Saturday, August 29, 2015

Don't believe the hype. Coal is not a job creator

I wonder how much Abbot gets in campaign contributions from coal companies?

Ben Oquist
Aug. 27, 2015

The prime minister (Tony Abbott, of Australia) has repeatedly said that the next election should be about jobs. He has attempted to kick-start a new “economy versus environment” strategy in relation to a coal mining.

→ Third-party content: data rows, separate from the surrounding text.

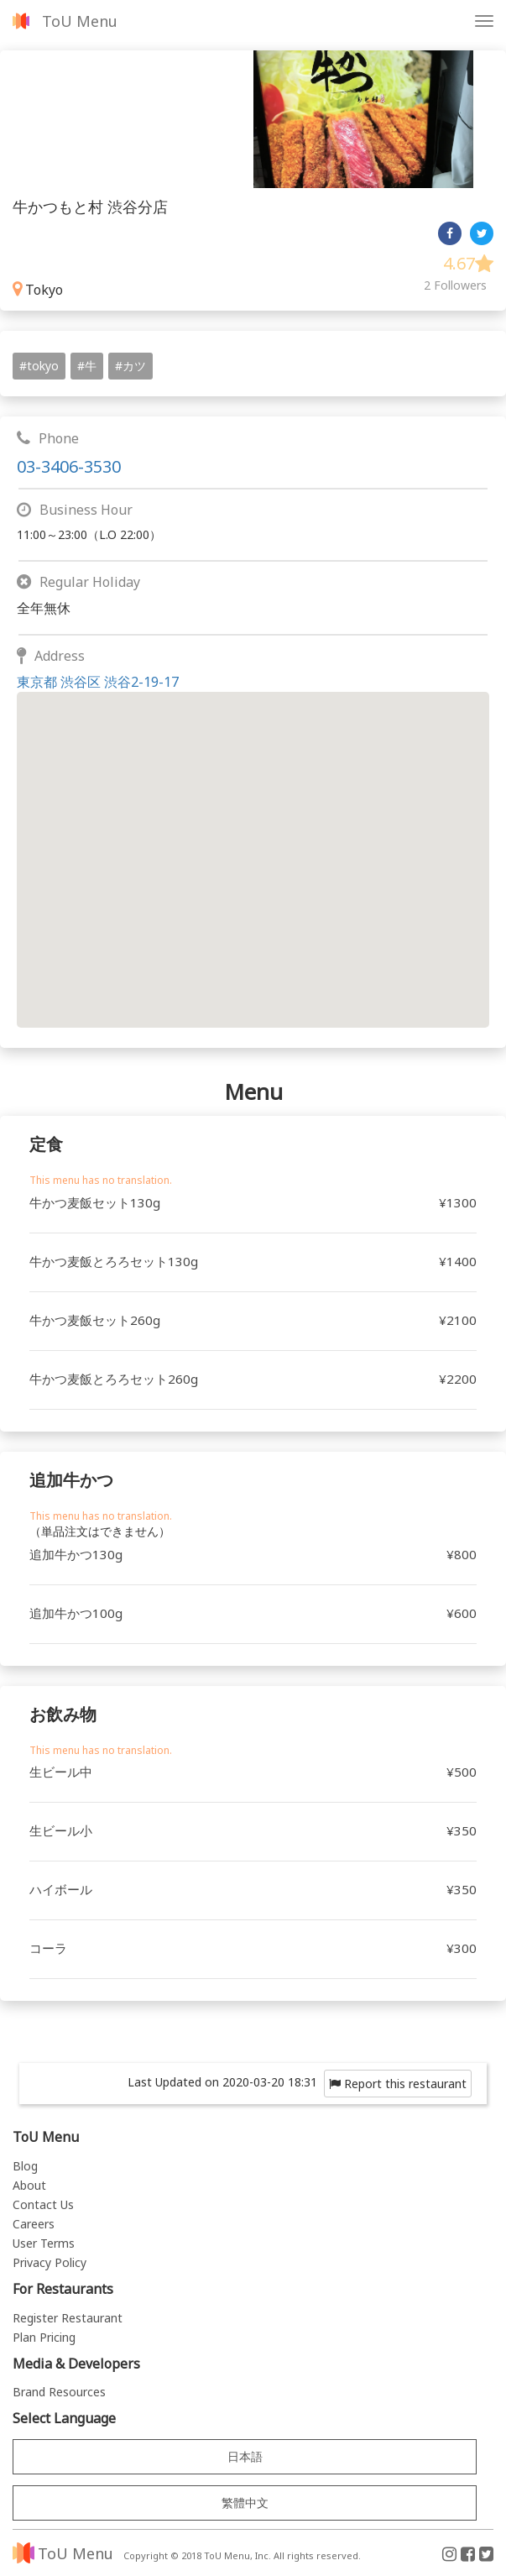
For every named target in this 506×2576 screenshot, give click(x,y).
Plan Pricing (44, 2337)
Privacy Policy (49, 2262)
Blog (25, 2166)
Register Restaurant (68, 2318)
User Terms (44, 2243)
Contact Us (43, 2204)
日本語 (245, 2456)
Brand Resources (59, 2392)
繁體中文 (245, 2503)
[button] (253, 844)
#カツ (130, 366)
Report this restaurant (398, 2084)
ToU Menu (79, 21)
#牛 (87, 366)
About (29, 2185)
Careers (34, 2224)
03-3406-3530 (69, 466)
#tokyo (39, 366)
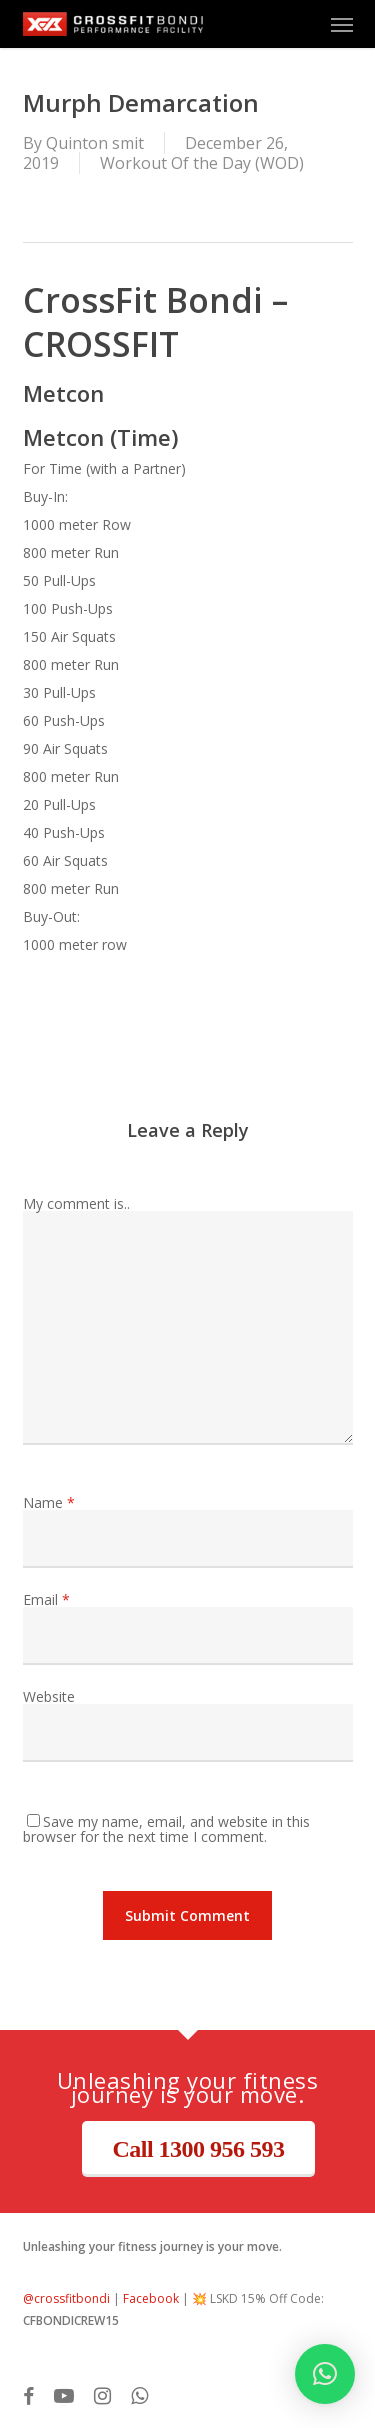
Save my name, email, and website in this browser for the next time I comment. (166, 1829)
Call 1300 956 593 (198, 2149)
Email (46, 1599)
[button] (342, 24)
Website (49, 1696)
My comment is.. (76, 1203)
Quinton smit (95, 143)
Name (49, 1502)
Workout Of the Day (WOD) (202, 163)
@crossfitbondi (66, 2298)
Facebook (151, 2298)
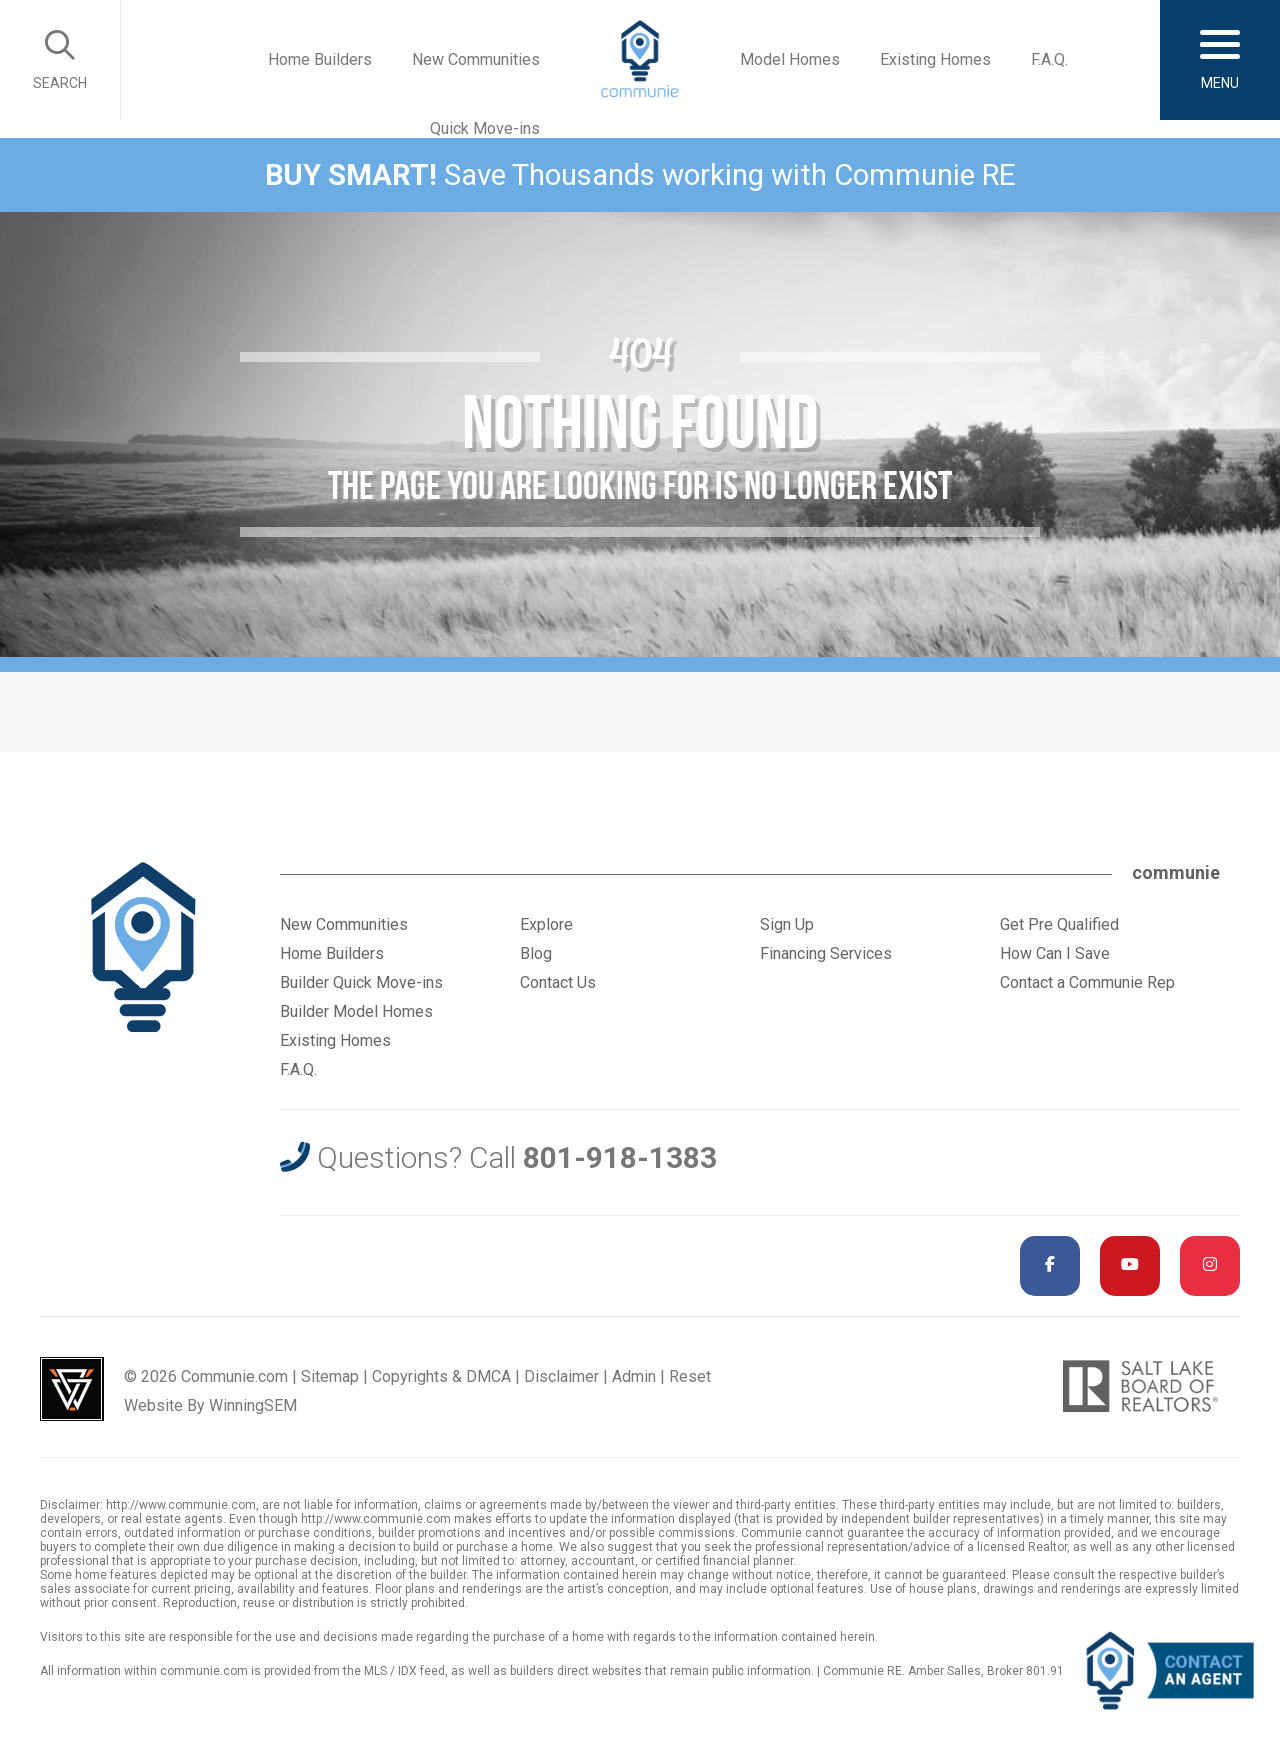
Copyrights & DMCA (441, 1376)
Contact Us (558, 982)
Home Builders (320, 59)
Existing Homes (935, 59)
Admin (634, 1376)
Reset (690, 1376)
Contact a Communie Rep (1087, 982)
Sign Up (787, 924)
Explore (546, 924)
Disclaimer (561, 1376)
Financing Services (826, 953)
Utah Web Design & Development (72, 1389)
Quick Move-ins (485, 128)
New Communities (476, 59)
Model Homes (790, 59)
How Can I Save (1055, 953)
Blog (536, 953)
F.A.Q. (1049, 59)
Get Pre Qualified (1059, 924)
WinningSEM (253, 1405)
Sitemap (330, 1376)
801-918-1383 (620, 1157)
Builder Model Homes (356, 1011)
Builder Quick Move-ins (361, 982)
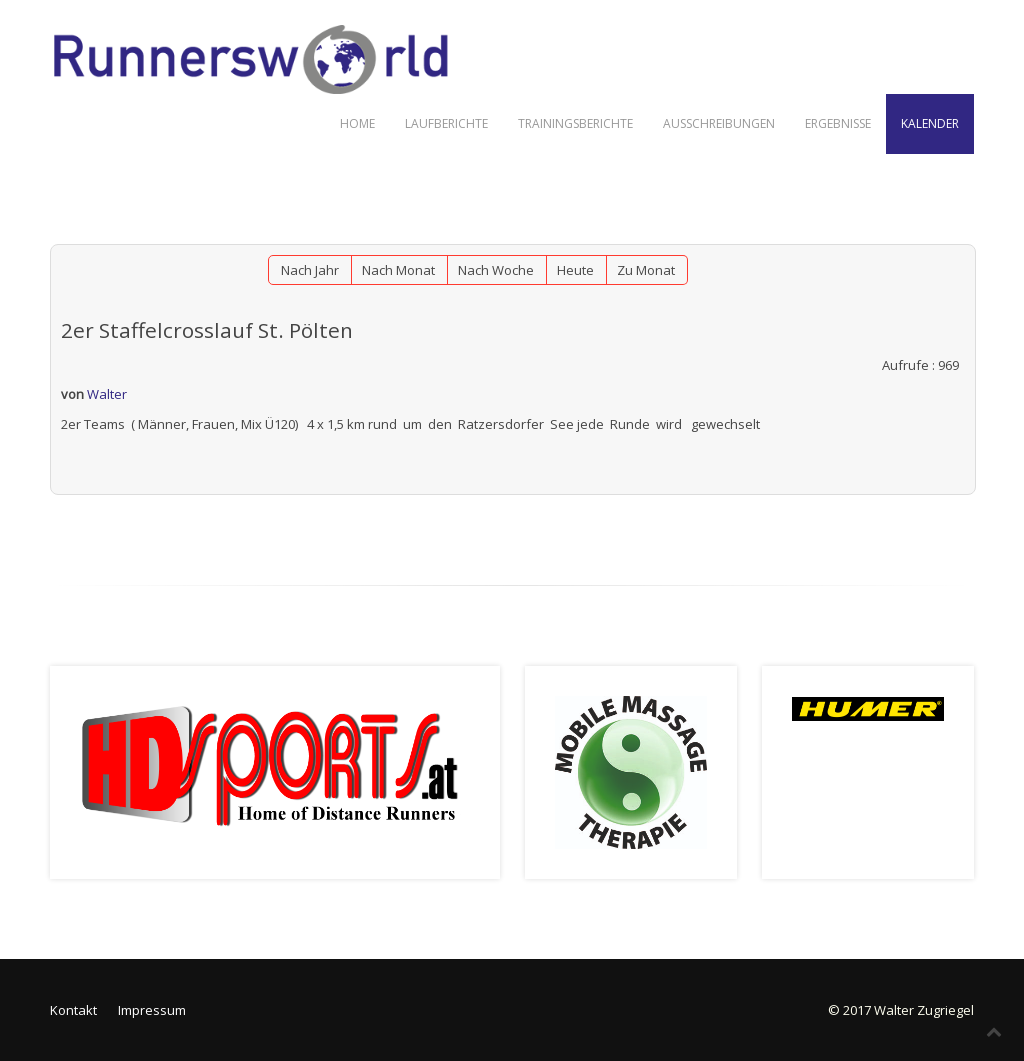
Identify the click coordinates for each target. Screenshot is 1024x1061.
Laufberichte (446, 123)
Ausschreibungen (719, 123)
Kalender (930, 123)
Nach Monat (398, 270)
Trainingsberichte (575, 123)
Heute (575, 270)
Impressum (152, 1010)
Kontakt (73, 1010)
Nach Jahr (310, 270)
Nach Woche (496, 270)
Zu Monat (646, 270)
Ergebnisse (838, 123)
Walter (107, 394)
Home (357, 123)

According to the ABS a huge 0.3% of Australians are currently employed in coal mining. If the coal industry trebled in size tomorrow it still wouldn’t be enough to create jobs for the extra 101,900 people who have become unemployed since Tony Abbott became prime minister.

Anyone who has ever seen an open cut coal mine will understand why they don’t create a lot of jobs. Work that was once done by men with picks and shovels is now done by explosives and enormous machines. Economists call such industries “capital intensive” which is another way of saying “doesn’t create many jobs”.

The ABS provides clear data on this issue for anyone who is interested: it shows that every $1m in mining output creates 1.02 jobs while every $1m from health creates 8.47 jobs and agriculture creates 3.7 jobs. There is no doubt that building the Shenhua coal mine on the prime agricultural lands of the Liverpool plains will cost jobs, not create them.


Abbott has claimed repeatedly that “green tape” and “lawfare” are holding up a potential 10,000 jobs at his favourite coal mine, even though the company’s own economics expert, Dr Jerome Fahrer, admitted under oath that the figure was closer to 1,500 – including indirect jobs.